Provided data:
□ □ □ □

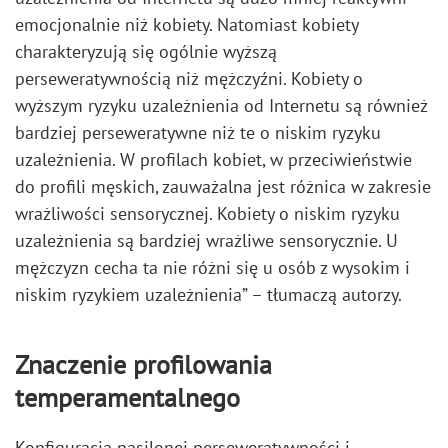
emocjonalnie niż kobiety. Natomiast kobiety
charakteryzują się ogólnie wyższą
perseweratywnością niż mężczyźni. Kobiety o
wyższym ryzyku uzależnienia od Internetu są również
bardziej perseweratywne niż te o niskim ryzyku
uzależnienia. W profilach kobiet, w przeciwieństwie
do profili męskich, zauważalna jest różnica w zakresie
wrażliwości sensorycznej. Kobiety o niskim ryzyku
uzależnienia są bardziej wrażliwe sensorycznie. U
mężczyzn cecha ta nie różni się u osób z wysokim i
niskim ryzykiem uzależnienia” – tłumaczą autorzy.
Znaczenie profilowania
temperamentalnego
Konfiguracja nasilonej perseweratywności i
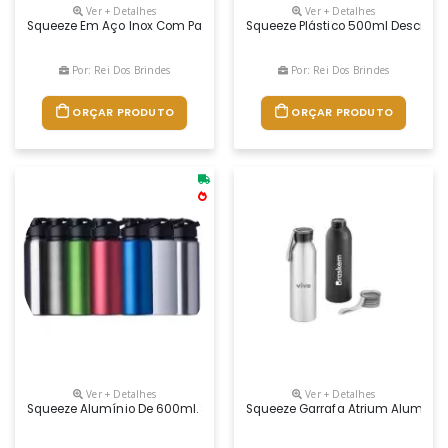
Ver + Detalhes
Ver + Detalhes
Squeeze Em Aço Inox Com Parede Dupla E Tampa Com Sistema De Vácuo (
Squeeze Plástico 500ml Descrição:
Por: Rei Dos Brindes
Por: Rei Dos Brindes
ORÇAR PRODUTO
ORÇAR PRODUTO
Ver + Detalhes
Ver + Detalhes
Squeeze Alumínio De 600ml. Squeeze De Pintura Fosca, Possui Tampa 
Squeeze Garrafa Atrium Alumínio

□ □ □ □

Task:
Print out the whole of the material word for word, without pictures.

Solved exercise:
emocjonalnie niż kobiety. Natomiast kobiety
charakteryzują się ogólnie wyższą
perseweratywnością niż mężczyźni. Kobiety o
wyższym ryzyku uzależnienia od Internetu są również
bardziej perseweratywne niż te o niskim ryzyku
uzależnienia. W profilach kobiet, w przeciwieństwie
do profili męskich, zauważalna jest różnica w zakresie
wrażliwości sensorycznej. Kobiety o niskim ryzyku
uzależnienia są bardziej wrażliwe sensorycznie. U
mężczyzn cecha ta nie różni się u osób z wysokim i
niskim ryzykiem uzależnienia” – tłumaczą autorzy.
Znaczenie profilowania
temperamentalnego
Konfiguracja nasilonej perseweratywności i
Ver + Detalhes
Ver + Detalhes
Squeeze Em Aço Inox Com Parede Dupla E Tampa Com Sistema De Vácuo (
Squeeze Plástico 500ml Descrição:
Por: Rei Dos Brindes
Por: Rei Dos Brindes
ORÇAR PRODUTO
ORÇAR PRODUTO
Ver + Detalhes
Ver + Detalhes
Squeeze Alumínio De 600ml. Squeeze De Pintura Fosca, Possui Tampa 
Squeeze Garrafa Atrium Alumínio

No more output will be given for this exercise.